Lo studio evidenzia, in sette diversi ambiti del food, come l'uso di packaging "bio-based", conferibili nell'umido grazie alla presenza di biopolimeri o di sostanze come l'amido di mais, può prolungare in modo naturale la shelf life dei prodotti, limitando gli sprechi alimentari e, al contempo, portando ad una raccolta differenziata più efficiente e in linea con le nuove direttive dell'Ue (la risoluzione approvata dal Parlamento Europeo il 9 luglio 2015 ha introdotto l'obbligo di raccolta differenziata della frazione organica entro il 2020 e il divieto totale di incenerimento della stessa). Vantaggi quantificabili: l'utilizzo di imballaggi che possono essere conferiti insieme agli alimenti stessi si traduce in 190mila tonnellate di rifiuti alimentari inviati a compostaggio, e quindi non sprecate, con un conseguente risparmio economico di oltre 5 milioni di euro.

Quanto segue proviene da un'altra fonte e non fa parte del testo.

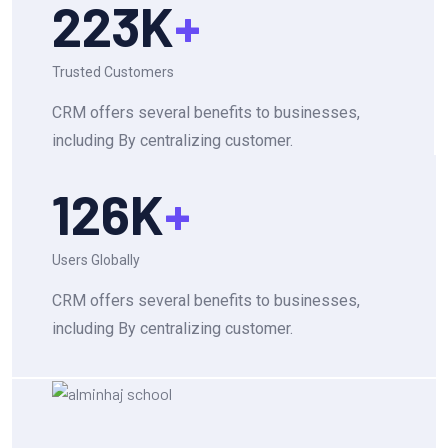
223
K
+
Trusted Customers
CRM offers several benefits to businesses,
including By centralizing customer.
126
K
+
Users Globally
CRM offers several benefits to businesses,
including By centralizing customer.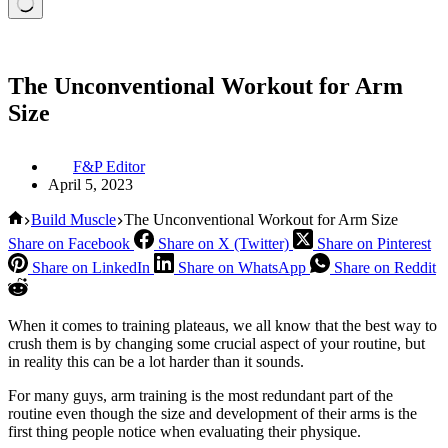
The Unconventional Workout for Arm
Size
F&P Editor
April 5, 2023
Home
Build Muscle
The Unconventional Workout for Arm Size
Share on Facebook
Share on X (Twitter)
Share on Pinterest
Share on LinkedIn
Share on WhatsApp
Share on Reddit
When it comes to training plateaus, we all know that the best way to
crush them is by changing some crucial aspect of your routine, but
in reality this can be a lot harder than it sounds.
For many guys, arm training is the most redundant part of the
routine even though the size and development of their arms is the
first thing people notice when evaluating their physique.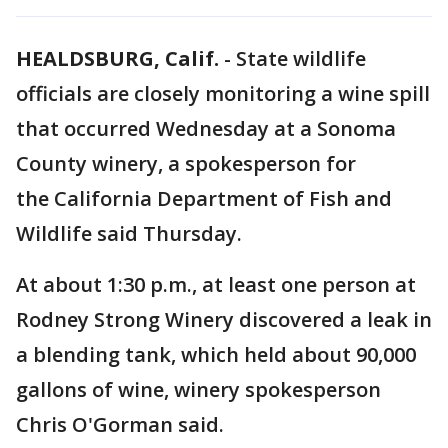
HEALDSBURG, Calif.
-
State wildlife
officials are closely monitoring a wine spill
that occurred Wednesday at a Sonoma
County winery, a spokesperson for
the California Department of Fish and
Wildlife said Thursday.
At about 1:30 p.m., at least one person at
Rodney Strong Winery discovered a leak in
a blending tank, which held about 90,000
gallons of wine, winery spokesperson
Chris O'Gorman said.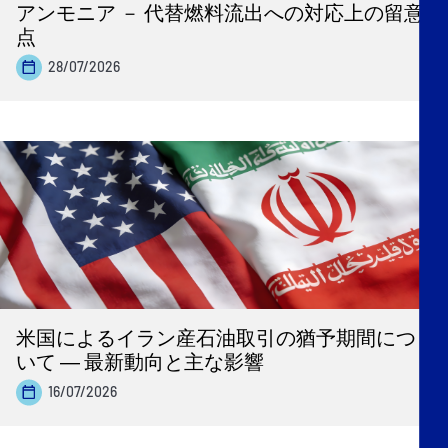
アンモニア － 代替燃料流出への対応上の留意
点
28/07/2026
米国によるイラン産石油取引の猶予期間につ
いて ― 最新動向と主な影響
16/07/2026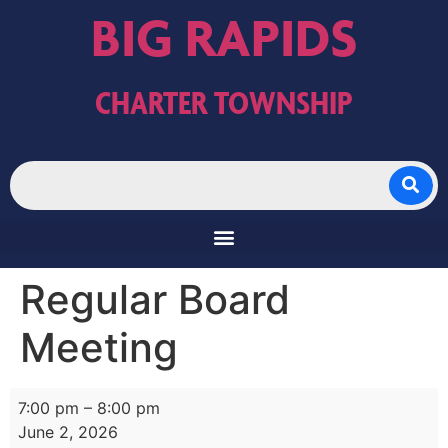
BIG RAPIDS
CHARTER TOWNSHIP
Regular Board
Meeting
7:00 pm
–
8:00 pm
June 2, 2026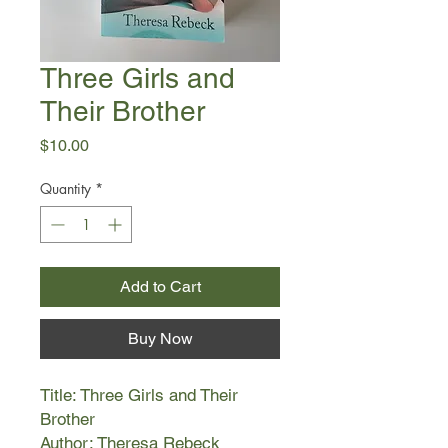
Three Girls and
Their Brother
Price
$10.00
Quantity
*
Add to Cart
Buy Now
Title: Three Girls and Their
Brother
Author: Theresa Rebeck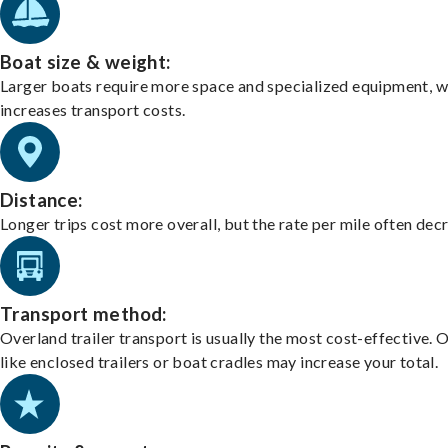
Boat size & weight:
Larger boats require more space and specialized equipment, w
increases transport costs.
Distance:
Longer trips cost more overall, but the rate per mile often dec
Transport method:
Overland trailer transport is usually the most cost-effective. 
like enclosed trailers or boat cradles may increase your total.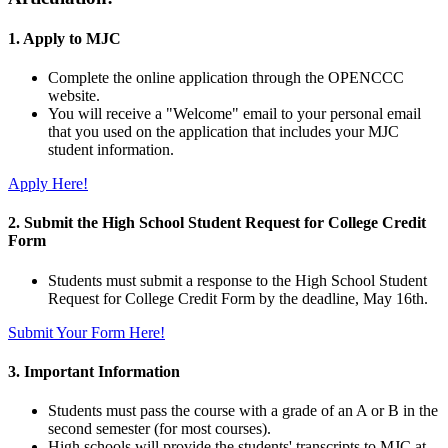
1. Apply to MJC
Complete the online application through the OPENCCC
website.
You will receive a "Welcome" email to your personal email
that you used on the application that includes your MJC
student information.
Apply Here!
2. Submit the High School Student Request for College Credit
Form
Students must submit a response to the High School Student
Request for College Credit Form by the deadline, May 16th.
Submit Your Form Here!
3. Important Information
Students must pass the course with a grade of an A or B in the
second semester (for most courses).
High schools will provide the students' transcripts to MJC at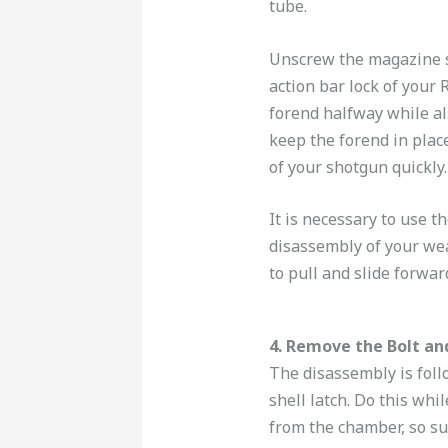
tube.
Unscrew the magazine s
action bar lock of your
forend halfway while al
keep the forend in plac
of your shotgun quickly.
It is necessary to use t
disassembly of your we
to pull and slide forwar
4. Remove the Bolt an
The disassembly is follo
shell latch. Do this whil
from the chamber, so su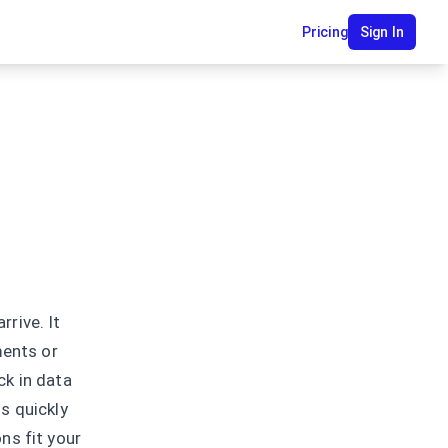
Pricing
Sign In
rive. It
ments or
ck in data
s quickly
ns fit your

Sulla base dei risultati riferiti alle sette diverse applicazioni considerate (ortofrutta, carne, insalata IV gamma, salumi in vaschetta, burro, coppette gelato, carte da banco) secondo le conclusioni del prof. Bertolini si può ottenere nel complesso:
- Un risparmio di circa 1,9 milioni di euro grazie ad una raccolta più efficiente
- L'invio a compostaggio di 91.737 tonnellate di packaging compostabile (che salgono fino a 142.011 tonnellate considerando anche lo scarto alimentare della GDO)
- Un aumento dell'utilizzo di carta pari a 84.874 tonnellate (+12% circa sulla produzione di scatole e astucci in cartoncino teso)
- Un aumento del mercato delle bioplastiche pari a 25.292,8 tonnellate.
In conclusione, la ricerca ha evidenziato che la sostituzione del pack tradizionale con pack concepito con criteri di innovazione e sostenibilità porterebbe ad elevati risparmi “ambientali” mantenendo inalterate le irrinunciabili funzioni di protezione e conservazione.
*Nota metodologica: La sostituzione di alcune tipologie di packaging alimentare in plastica con soluzioni compostabili comporterebbe un beneficio in termini di miglior gestione del rifiuto alimentare sia all’interno della grande distribuzione che in ambiente domestico. Per i casi in cui non sia al momento disponibile un’alternativa in bioplastica o carta+ bioplastica o carta per questo tipo di applicazioni si è proceduto in maniera teorica al fine di identificare i potenziali benefici della sostituzione nel momento in cui l’applicazione risulterà tecnicamente disponibile. Il beneficio economico è calcolato solo in relazione a una corretta gestione dello spreco (differenziale dei costi di conferimento pari a -27 euro/t in favore del rifiuto compostabile). In relazione allo spreco alimentare della GDO il rifiuto alimentare è risultato stimabile come compreso tra 1,32 e il 4,4 % del totale in volume (fonte Unes/Sma riferito alla carne fresca). Per l’analisi dei prodotti GDO si considera un dato medio di scarto pari al 2,86%. Tale dato risulta in linea con recenti studi che evidenziano un 2,5% di food losses nella distribuzione (Fonte Public waste agency of Flanders 2015, Food loss and packaging).